You can fit six inside on the split bench seats, which are neatly divided to allow good access. The black vinyl upholstery is tough enough for everyday use and has a pleated pattern that works well in this 1950s hauler. There are carpets up front, which were a real luxury in something like this, while the rear area has wooden rub strips for durability. The oversized steering wheel makes the unassisted steering feel light and agile around town and all the gauges are clustered in the center of the dash, Jeep-style. It's basic, yes, but basic is good when you need uncompromising reliability. Three-on-the-tree shifting frees up room for a center passenger and this was a bare-bones machine, so no radio, no heater, and even the turn signals are an aftermarket addition, but all of that adds to this Willys' appeal.
The engine is the upgraded 161 cubic inch inline-6, called the "Lightning" for reasons that aren't altogether apparent. What it is, is durable, reliable, and torquey, perfect for the Willys all-purpose mission. It's rebuilt and nicely detailed with bright green engine enamel, an oversized air cleaner designed for harsh environments, and easy service access.
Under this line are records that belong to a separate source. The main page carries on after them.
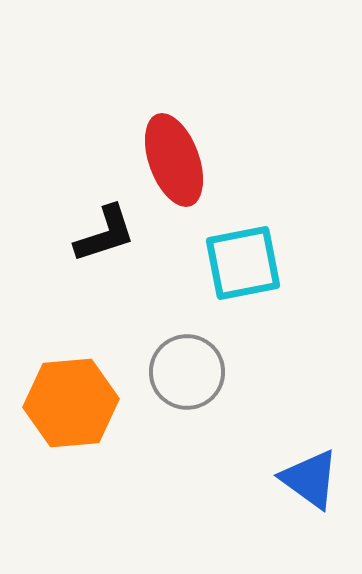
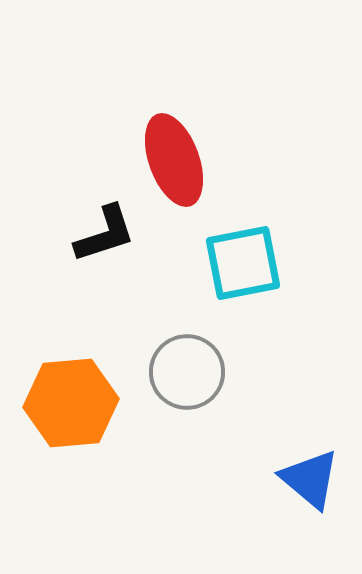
blue triangle: rotated 4 degrees clockwise
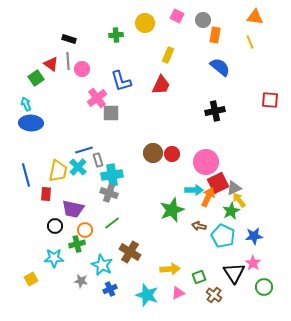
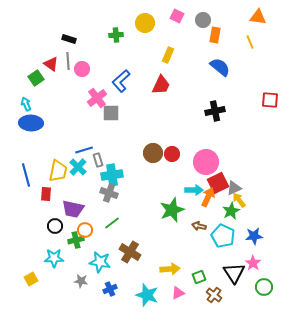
orange triangle at (255, 17): moved 3 px right
blue L-shape at (121, 81): rotated 65 degrees clockwise
green cross at (77, 244): moved 1 px left, 4 px up
cyan star at (102, 265): moved 2 px left, 3 px up; rotated 15 degrees counterclockwise
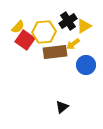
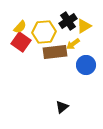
yellow semicircle: moved 2 px right
red square: moved 4 px left, 2 px down
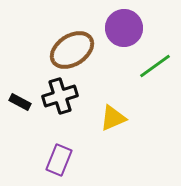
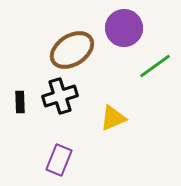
black rectangle: rotated 60 degrees clockwise
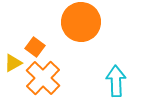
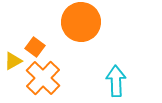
yellow triangle: moved 2 px up
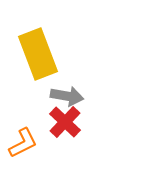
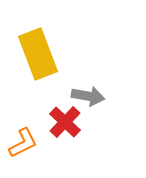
gray arrow: moved 21 px right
Parts are still plentiful and if you can't keep this thing running well, then you probably shouldn't be playing with old cars. A big radiator keeps it cool even in the hottest weather and the 2-barrel carburetor adds a few horsepower. The 3-speed manual transmission shifts easily and there are gears in back that are a nice compromise between working in the field and going into town. Rigid axles, leaf springs, and a grumbling single exhaust are ties to its military, but this one is so clean that it's hard to believe that it ever worked for a living. Steel wheels with Willys hubcaps, trim rings, and great-looking knobby 235/75/15 truck tires complete the look.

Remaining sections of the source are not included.